In order to start, clone this repository and install DataVersionControl. Follow the instructions below to proceed through the data science life cycle using DVC to manage parameters, scripts, artifacts, and metrics.
Project Charter:
Problem definition: predict survival on the Kaggle Titanic dataset
Dataset location: Kaggle
Preferred tools and languages: SciKit-Learn, TensorFlow, HyperOpt; Python
The script make_dataset.py will download the dataset from Kaggle, create a data dictionary, and summarize the dataset using TableOne. The key artifacts of this stage are the raw training and testing datasets, the data_dictionary, and the summary table.
In your terminal, use the command-line interface to build the first stage of the pipeline.
dvc run -n make_dataset -p dtypes \
-d src/data/make_dataset.py \
-o data/raw/train.csv \
-o data/raw/test.csv \
-o reports/figures/table_one.tex
-o reports/figures/data_dictionary.tex
--desc "Download data from Kaggle, create data dictionary and summary dtable"\
python3 src/data/make_dataset.py -c titanic -tr train.csv -te test.csv -o "./data/raw"

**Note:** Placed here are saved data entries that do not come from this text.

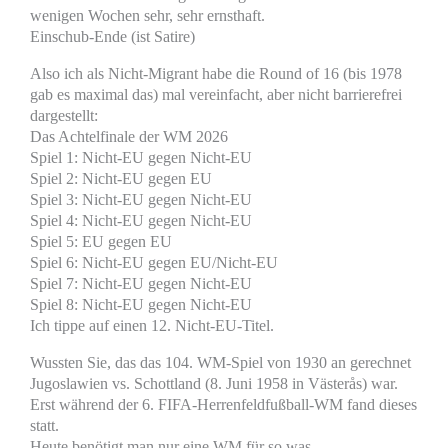
wenigen Wochen sehr, sehr ernsthaft.
Einschub-Ende (ist Satire)
Also ich als Nicht-Migrant habe die Round of 16 (bis 1978
gab es maximal das) mal vereinfacht, aber nicht barrierefrei
dargestellt:
Das Achtelfinale der WM 2026
Spiel 1: Nicht-EU gegen Nicht-EU
Spiel 2: Nicht-EU gegen EU
Spiel 3: Nicht-EU gegen Nicht-EU
Spiel 4: Nicht-EU gegen Nicht-EU
Spiel 5: EU gegen EU
Spiel 6: Nicht-EU gegen EU/Nicht-EU
Spiel 7: Nicht-EU gegen Nicht-EU
Spiel 8: Nicht-EU gegen Nicht-EU
Ich tippe auf einen 12. Nicht-EU-Titel.
Wussten Sie, das das 104. WM-Spiel von 1930 an gerechnet
Jugoslawien vs. Schottland (8. Juni 1958 in Västerås) war.
Erst während der 6. FIFA-Herrenfeldfußball-WM fand dieses
statt.
Heute benötigt man nur eine WM für so was.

The script encode_labels.py is an intermediate data processing script that accepts the raw training data, and the "dtypes" parameter from the params.yaml file. It encodes the columns with categorical variables as integer values for machine processing and saves the updated dataset and encoding scheme. Importantly, the training and testing data is processed at the same time to ensure the identical label encoding. Key artifacts from this stage include the interim categorized datasets and the label encoding scheme.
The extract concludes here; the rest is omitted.